The Bank of Japan raised its short-term policy rate by 0.25 percentage points to approximately 1% on Tuesday, bringing borrowing costs to their highest level since 1995. The move was widely expected and marks what analysts describe as a critical milestone in Japan’s effort to normalise monetary policy after decades of ultra-low interest rates and persistent deflation.
The last time Japan’s policy rate sat at 1% was during the early 1990s aftermath of its asset bubble collapse, when the central bank was in the process of cutting rates, not raising them. The direction of travel today is the opposite. Since exiting negative interest rates in 2024, the Bank of Japan has now raised rates three times, twice in 2025 and once on Tuesday, settling into a pattern of gradual tightening roughly every six months. An increasing number of economists expect at least one further increase before the end of 2026.

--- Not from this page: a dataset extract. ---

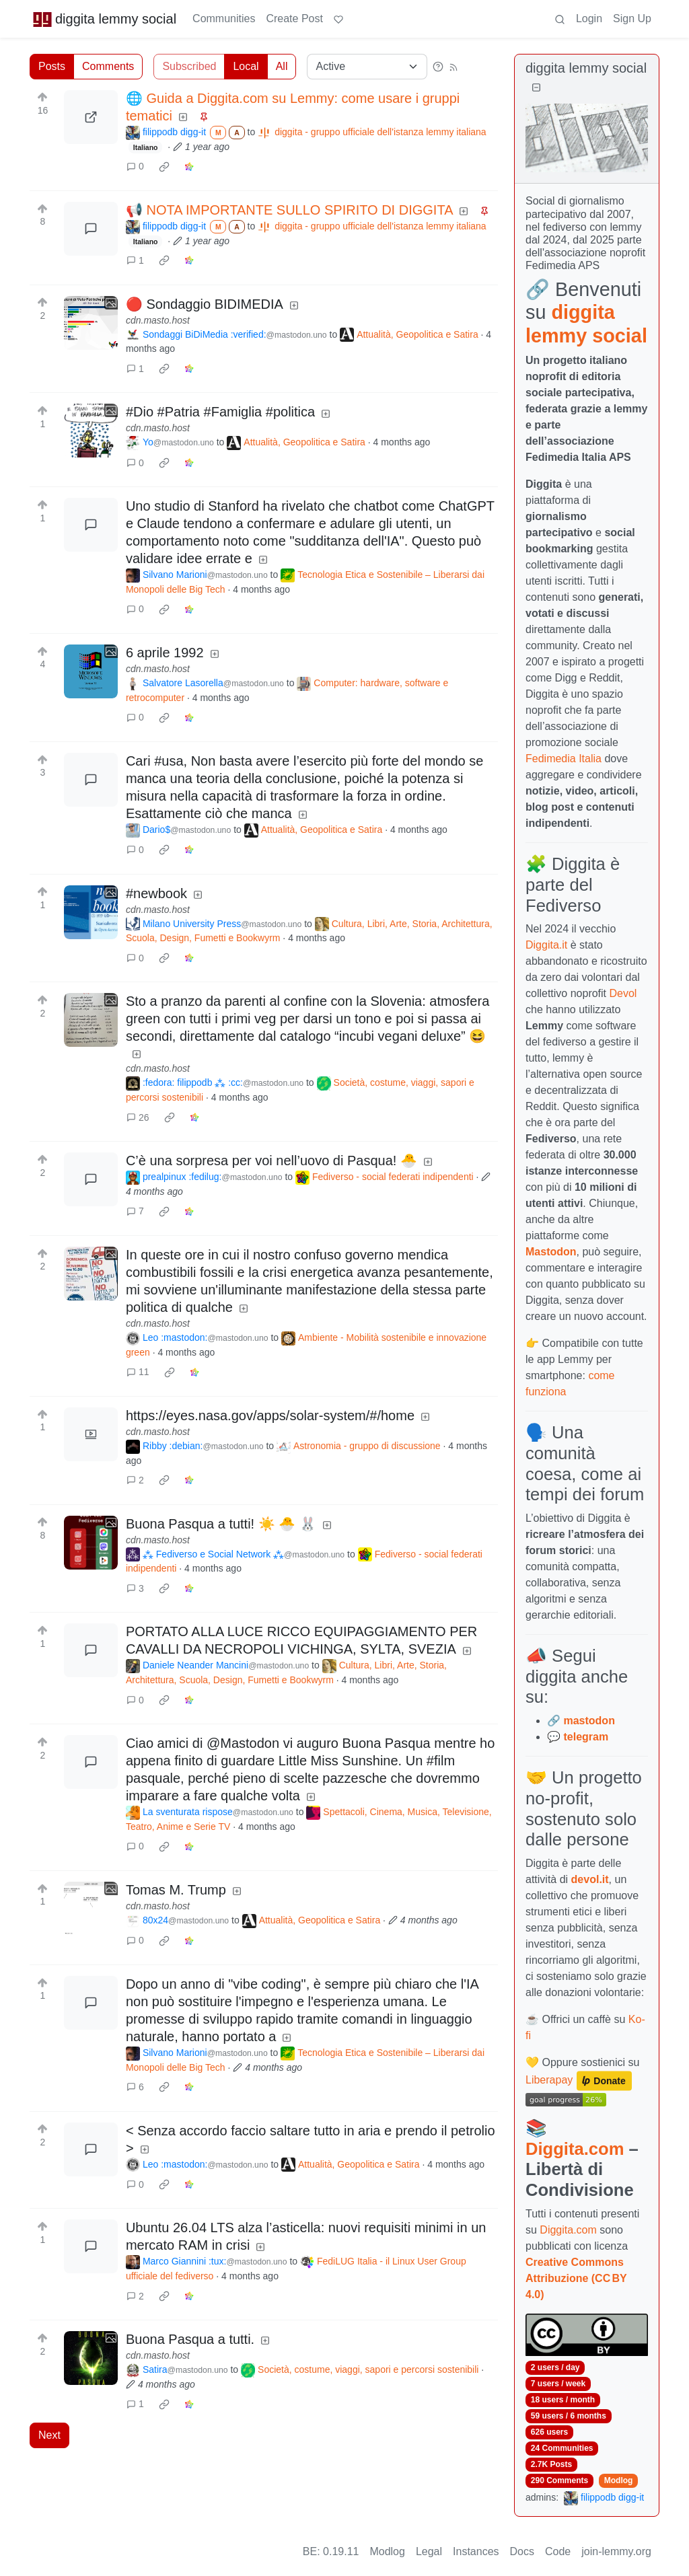 This screenshot has width=689, height=2576. What do you see at coordinates (546, 945) in the screenshot?
I see `Diggita.it` at bounding box center [546, 945].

Tuesday’s decision was reached by eight members of the BoJ’s Monetary Policy Committee, following the hospitalisation last week of Governor Kazuo Ueda.
Why Japan Is Tightening Now
The driver is straightforward: Japan is finally experiencing the kind of sustained inflation that has eluded the country for most of the past three decades. For an economy that spent years battling deflation — falling prices that discourage spending and investment — the arrival of persistent inflation represents a fundamental shift in economic conditions, one that justifies moving interest rates back toward historically normal levels.
The broader global context matters here too. The Iran war has pushed energy prices sharply higher worldwide, and Japan, which imports virtually all of its energy, has felt that pressure acutely. Higher import costs have fed through into domestic inflation, reinforcing the BoJ’s case for continuing its tightening cycle even as other central banks weigh the growth consequences of elevated rates.
The Ripple Effects of a 1% Japanese Rate Are Larger Than They Appear
Japan’s interest rate decisions carry consequences well beyond its domestic economy, and that is the part of this story that markets need to watch carefully. For years, ultra-low Japanese rates fuelled what is known as the ‘yen carry trade’, investors borrowing cheaply in yen and deploying that capital into higher-yielding assets around the world, including US Treasuries, equities, and increasingly crypto. As Japanese rates rise and the yen strengthens, that trade becomes less attractive, and the unwinding of those positions exports volatility into global markets.
This dynamic played out sharply in August 2024 when a surprise BoJ rate move triggered a rapid yen appreciation and a sudden global risk-off selloff that briefly hit crypto markets hard. Tuesday’s move was well telegraphed and should be largely priced in. But with economists expecting further hikes, the cumulative pressure on carry trade positions will build gradually. For anyone holding risk assets, equities, bonds, or crypto, the Bank of Japan tightening toward levels not seen in a generation is not a local story. It is a slow-moving shift in global liquidity conditions that tends to matter most precisely when markets are already under stress from other directions.